Exercise — For the listing that follows, give again exactly the lines from the one with "này trả lời" to the one with "designs, hvor vi", including both.

Exercise materials —
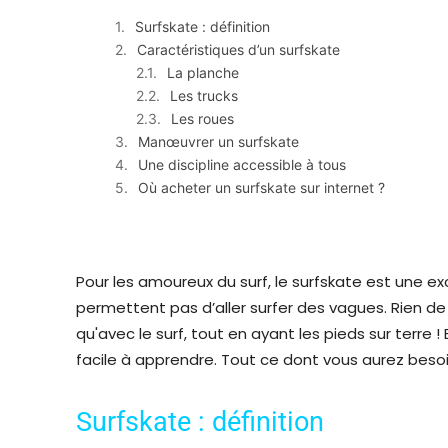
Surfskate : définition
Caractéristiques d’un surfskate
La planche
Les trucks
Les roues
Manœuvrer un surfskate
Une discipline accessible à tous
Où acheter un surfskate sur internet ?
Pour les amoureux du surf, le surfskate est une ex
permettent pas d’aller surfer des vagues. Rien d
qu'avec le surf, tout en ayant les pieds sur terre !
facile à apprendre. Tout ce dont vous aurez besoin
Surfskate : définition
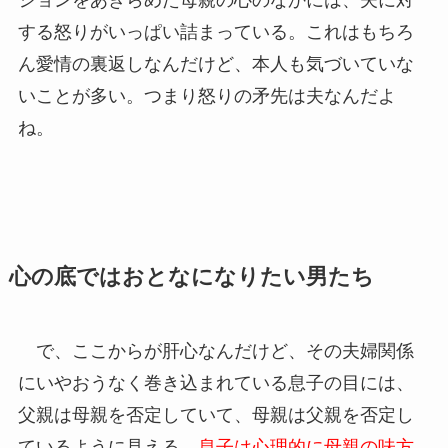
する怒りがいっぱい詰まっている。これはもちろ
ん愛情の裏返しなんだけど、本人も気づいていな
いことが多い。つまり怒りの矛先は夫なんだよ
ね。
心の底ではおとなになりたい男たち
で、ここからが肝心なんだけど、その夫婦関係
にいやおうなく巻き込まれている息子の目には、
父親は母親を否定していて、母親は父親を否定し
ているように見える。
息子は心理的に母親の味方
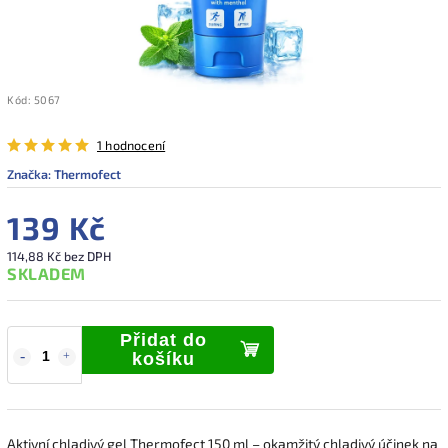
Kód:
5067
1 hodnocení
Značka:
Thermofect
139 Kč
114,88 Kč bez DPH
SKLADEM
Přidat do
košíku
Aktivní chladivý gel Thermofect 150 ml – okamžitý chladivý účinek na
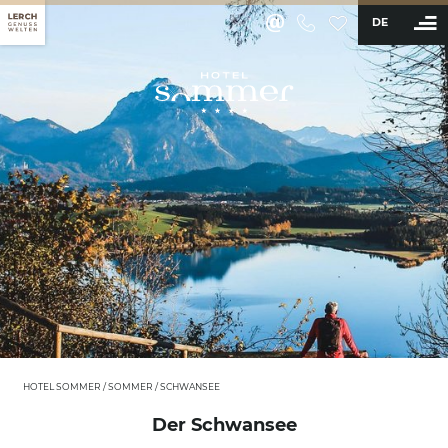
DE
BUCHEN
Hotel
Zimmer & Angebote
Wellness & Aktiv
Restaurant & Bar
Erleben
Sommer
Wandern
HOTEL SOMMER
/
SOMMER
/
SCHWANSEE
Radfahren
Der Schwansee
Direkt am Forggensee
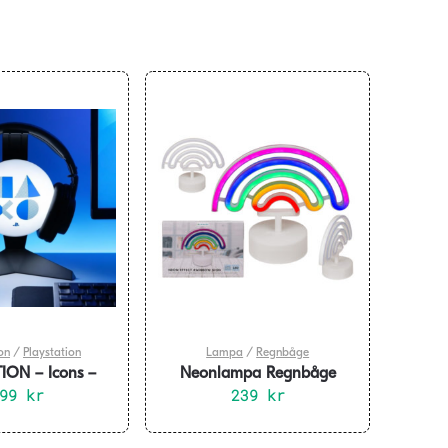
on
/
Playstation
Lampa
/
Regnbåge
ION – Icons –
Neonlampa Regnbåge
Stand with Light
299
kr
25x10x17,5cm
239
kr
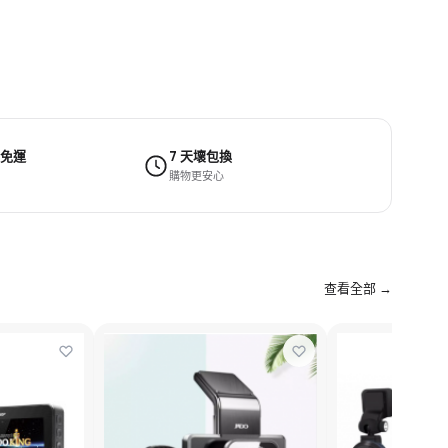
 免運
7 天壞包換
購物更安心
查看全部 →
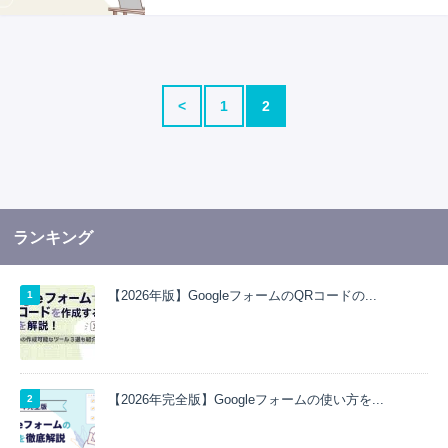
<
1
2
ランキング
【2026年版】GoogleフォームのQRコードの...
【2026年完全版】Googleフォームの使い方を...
* * *
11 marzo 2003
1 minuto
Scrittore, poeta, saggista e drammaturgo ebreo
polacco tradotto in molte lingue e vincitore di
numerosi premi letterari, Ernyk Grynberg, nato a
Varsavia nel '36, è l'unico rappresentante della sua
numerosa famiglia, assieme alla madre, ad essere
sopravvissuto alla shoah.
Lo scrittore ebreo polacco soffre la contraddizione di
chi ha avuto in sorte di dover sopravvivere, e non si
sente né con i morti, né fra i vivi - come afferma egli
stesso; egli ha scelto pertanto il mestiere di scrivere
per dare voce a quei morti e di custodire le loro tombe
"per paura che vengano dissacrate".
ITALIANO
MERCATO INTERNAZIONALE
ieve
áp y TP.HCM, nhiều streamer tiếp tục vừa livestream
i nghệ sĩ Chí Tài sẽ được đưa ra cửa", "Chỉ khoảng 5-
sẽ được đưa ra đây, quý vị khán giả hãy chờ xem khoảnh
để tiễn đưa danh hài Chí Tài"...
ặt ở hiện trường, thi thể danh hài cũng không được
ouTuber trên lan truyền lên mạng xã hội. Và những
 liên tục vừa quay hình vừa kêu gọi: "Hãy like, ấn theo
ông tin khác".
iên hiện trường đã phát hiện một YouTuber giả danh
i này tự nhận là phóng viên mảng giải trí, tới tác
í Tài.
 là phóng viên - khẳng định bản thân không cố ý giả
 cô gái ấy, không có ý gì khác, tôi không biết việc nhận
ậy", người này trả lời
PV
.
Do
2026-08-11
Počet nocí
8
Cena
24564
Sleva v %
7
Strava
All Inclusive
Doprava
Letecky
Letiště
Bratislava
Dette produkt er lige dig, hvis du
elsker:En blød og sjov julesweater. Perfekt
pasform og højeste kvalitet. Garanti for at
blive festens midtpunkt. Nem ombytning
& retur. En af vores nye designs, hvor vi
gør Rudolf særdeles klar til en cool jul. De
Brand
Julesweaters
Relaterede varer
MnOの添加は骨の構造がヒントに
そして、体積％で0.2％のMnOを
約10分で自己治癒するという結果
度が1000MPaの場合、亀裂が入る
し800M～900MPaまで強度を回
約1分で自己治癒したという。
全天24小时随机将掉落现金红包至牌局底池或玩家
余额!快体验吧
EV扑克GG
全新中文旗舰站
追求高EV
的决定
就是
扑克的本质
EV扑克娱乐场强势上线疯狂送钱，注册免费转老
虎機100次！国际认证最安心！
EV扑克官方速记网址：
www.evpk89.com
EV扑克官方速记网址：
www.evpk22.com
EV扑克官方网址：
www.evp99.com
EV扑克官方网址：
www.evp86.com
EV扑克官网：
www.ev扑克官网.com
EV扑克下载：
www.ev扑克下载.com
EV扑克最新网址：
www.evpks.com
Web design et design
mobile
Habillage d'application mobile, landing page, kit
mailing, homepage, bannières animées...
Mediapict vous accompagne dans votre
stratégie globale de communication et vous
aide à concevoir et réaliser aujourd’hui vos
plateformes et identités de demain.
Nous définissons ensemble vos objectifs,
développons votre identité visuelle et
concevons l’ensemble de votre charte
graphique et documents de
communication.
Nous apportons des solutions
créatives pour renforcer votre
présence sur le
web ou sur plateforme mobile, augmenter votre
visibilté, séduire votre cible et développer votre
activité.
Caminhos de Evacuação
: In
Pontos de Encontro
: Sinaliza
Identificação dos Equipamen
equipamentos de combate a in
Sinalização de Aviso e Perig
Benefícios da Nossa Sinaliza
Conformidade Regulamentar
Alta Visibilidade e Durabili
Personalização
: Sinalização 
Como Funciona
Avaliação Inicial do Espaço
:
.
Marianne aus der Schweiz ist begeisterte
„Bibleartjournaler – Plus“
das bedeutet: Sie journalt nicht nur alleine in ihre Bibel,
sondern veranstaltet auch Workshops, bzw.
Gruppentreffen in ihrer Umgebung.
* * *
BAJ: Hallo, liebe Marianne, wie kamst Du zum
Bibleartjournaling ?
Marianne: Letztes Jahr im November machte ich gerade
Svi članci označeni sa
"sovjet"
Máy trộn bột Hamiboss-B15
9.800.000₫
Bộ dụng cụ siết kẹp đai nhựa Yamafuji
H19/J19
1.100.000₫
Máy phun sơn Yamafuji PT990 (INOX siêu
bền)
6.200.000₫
---
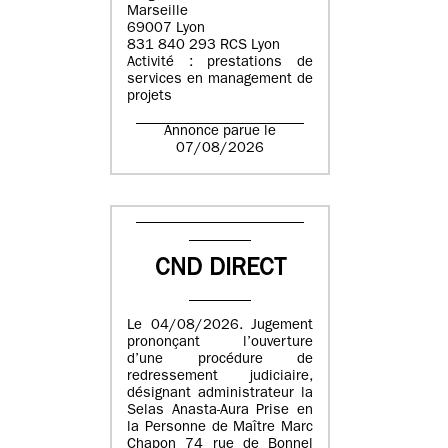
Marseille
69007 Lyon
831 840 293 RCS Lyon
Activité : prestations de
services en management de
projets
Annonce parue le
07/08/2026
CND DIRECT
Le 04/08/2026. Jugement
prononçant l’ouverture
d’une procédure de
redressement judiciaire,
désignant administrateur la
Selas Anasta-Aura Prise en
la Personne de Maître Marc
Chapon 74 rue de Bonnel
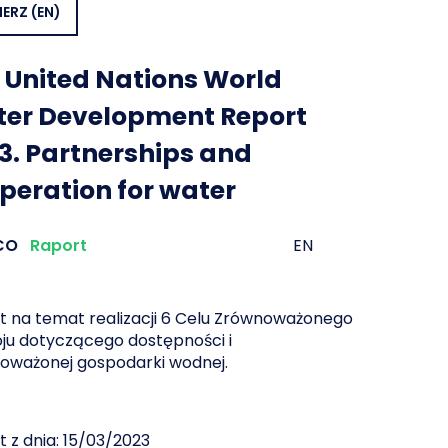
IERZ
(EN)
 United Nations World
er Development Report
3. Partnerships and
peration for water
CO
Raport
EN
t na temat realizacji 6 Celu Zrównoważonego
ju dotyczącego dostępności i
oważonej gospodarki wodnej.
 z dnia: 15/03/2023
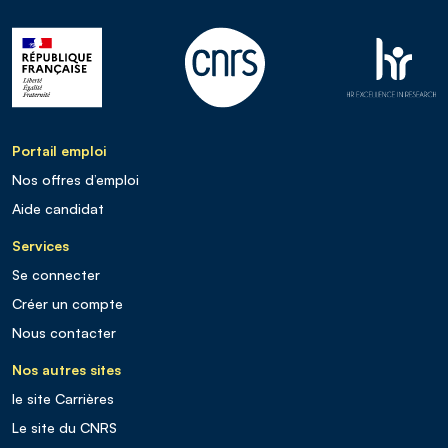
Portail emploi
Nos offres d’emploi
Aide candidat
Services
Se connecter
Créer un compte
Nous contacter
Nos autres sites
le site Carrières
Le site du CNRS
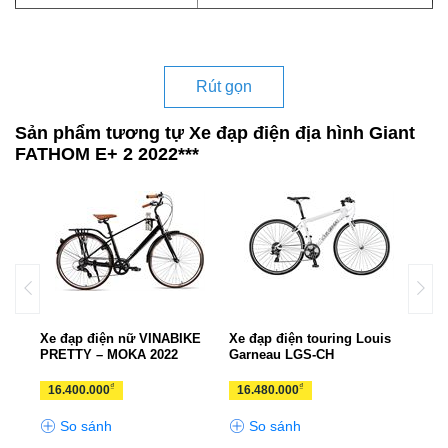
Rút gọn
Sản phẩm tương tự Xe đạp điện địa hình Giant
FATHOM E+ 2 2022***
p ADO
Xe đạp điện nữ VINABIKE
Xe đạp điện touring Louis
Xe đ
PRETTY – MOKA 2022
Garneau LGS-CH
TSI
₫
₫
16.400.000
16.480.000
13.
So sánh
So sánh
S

Result —
ậy", người này trả lời
PV
.
Do
2026-08-11
Počet nocí
8
Cena
24564
Sleva v %
7
Strava
All Inclusive
Doprava
Letecky
Letiště
Bratislava
Dette produkt er lige dig, hvis du
elsker:En blød og sjov julesweater. Perfekt
pasform og højeste kvalitet. Garanti for at
blive festens midtpunkt. Nem ombytning
& retur. En af vores nye designs, hvor vi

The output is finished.